[Page-level text extractions]
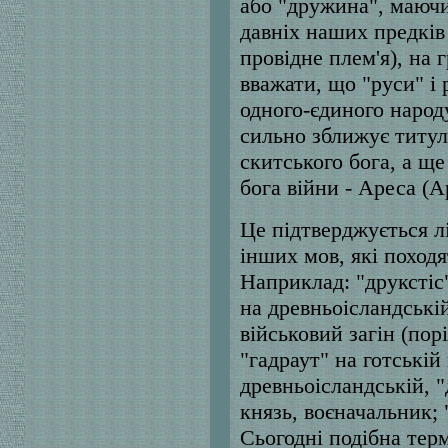
або "дружина", маючи 
давніх наших предків
провідне плем'я), на 
вважати, що "руси" і 
одного-єдиного народ
сильно зближує титул 
скитського бога, а ще
бога війни - Ареса (А
Це підтверджується л
інших мов, які походя
Наприклад: "друкстіс"
на древньоісландській
військовий загін (пор
"гадраут" на готській 
древньоісландській, "
князь, воєначальник; 
Сьогодні подібна терм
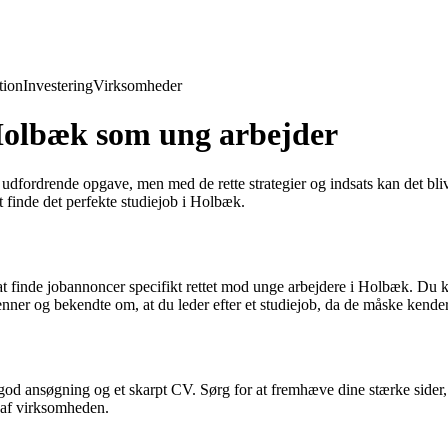
ion
Investering
Virksomheder
i Holbæk som ung arbejder
udfordrende opgave, men med de rette strategier og indsats kan det bli
t finde det perfekte studiejob i Holbæk.
 at finde jobannoncer specifikt rettet mod unge arbejdere i Holbæk. Du k
enner og bekendte om, at du leder efter et studiejob, da de måske kend
n god ansøgning og et skarpt CV. Sørg for at fremhæve dine stærke sider,
l af virksomheden.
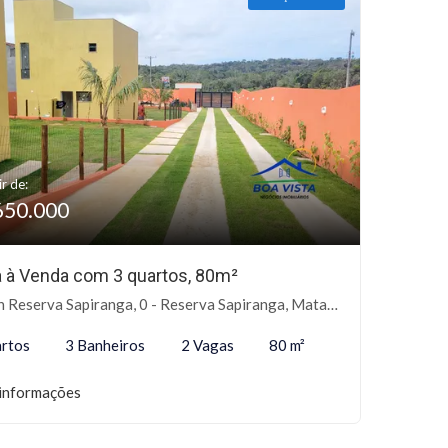
ir de:
650.000
 à Venda com 3 quartos, 80m²
 Reserva Sapiranga, 0 - Reserva Sapiranga, Mata de São João-BA
rtos
3 Banheiros
2 Vagas
80 m²
informações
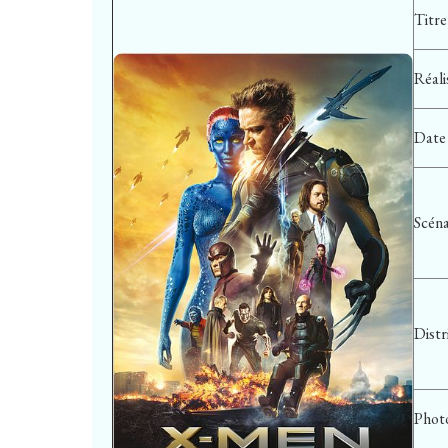
Titre
Réali
Date 
Scén
Distr
Phot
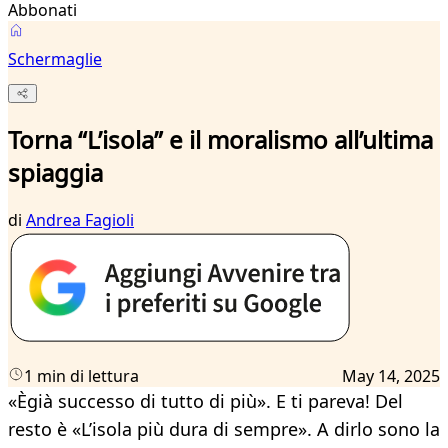
Abbonati
Schermaglie
Torna “L’isola” e il moralismo all’ultima
spiaggia
di
Andrea Fagioli
1 min di lettura
May 14, 2025
«Ègià successo di tutto di più». E ti pareva! Del
resto è «L’isola più dura di sempre». A dirlo sono la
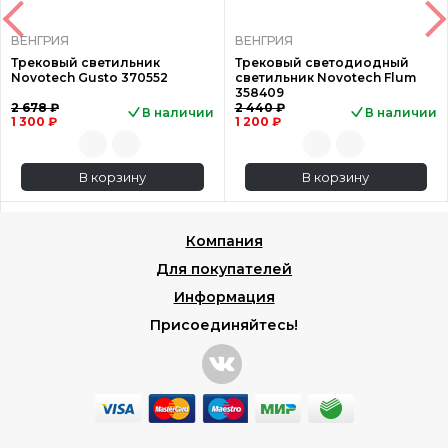
ВЕНГРИЯ
ВЕНГРИЯ
Трековый светильник
Трековый светодиодный
Novotech Gusto 370552
светильник Novotech Flum
358409
2 678 ₽
2 440 ₽
В наличии
В наличии
1 300 ₽
1 200 ₽
В корзину
В корзину
Компания
Для покупателей
Информация
Присоединяйтесь!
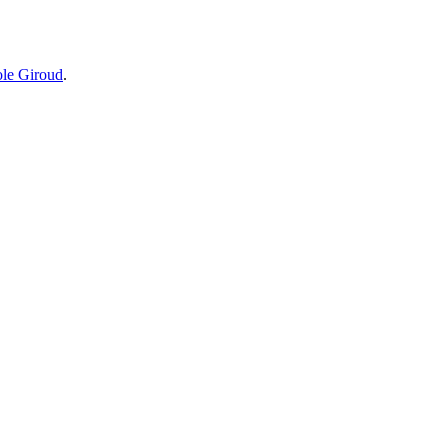
le Giroud
.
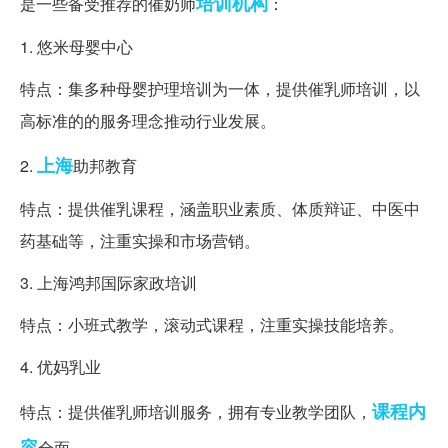
培训机构
是一些备受推荐的催奶师
：
1. 悠米母婴中心
特点：集多种母婴护理培训为一体，提供催乳师培训，以
高标准的的服务理念推动行业发展。
上海
2.
助邦教育
特点：提供催乳课程，涵盖职业素质、体质辩证、中医中
药基础等，注重实操和市场营销。
3. 上海鸿邦国际家政培训
特点：小班式教学，滚动式课程，注重实操技能培养。
4. 优妈乳业
课程内
特点：提供催乳师培训服务，拥有专业教学团队，
容
全面。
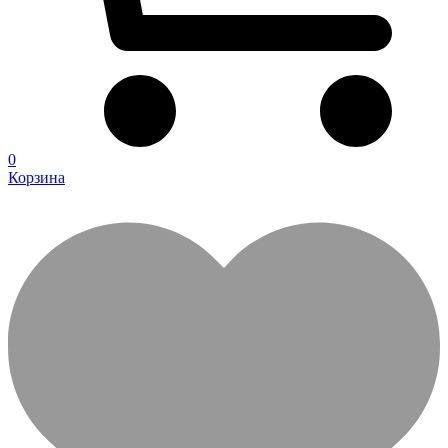
0
Корзина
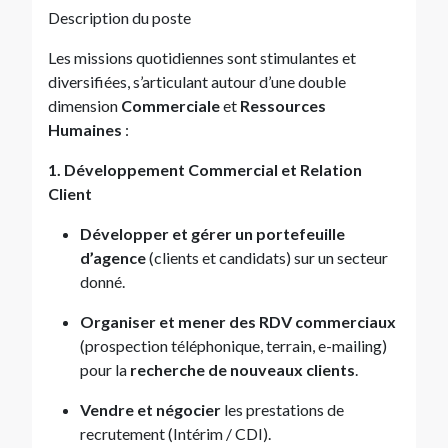
Description du poste
Les missions quotidiennes sont stimulantes et
diversifiées, s’articulant autour d’une double
dimension
Commerciale
et
Ressources
Humaines
:
1. Développement Commercial et Relation
Client
Développer et gérer un portefeuille
d’agence
(clients et candidats) sur un secteur
donné.
Organiser et mener des RDV commerciaux
(prospection téléphonique, terrain, e-mailing)
pour la
recherche de nouveaux clients
.
Vendre et négocier
les prestations de
recrutement (Intérim / CDI).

### Exercise objective
Among the lines above, find each one containing the string "бога" and copy it.

### Written reply
скитського бога, а ще
бога війни - Ареса (А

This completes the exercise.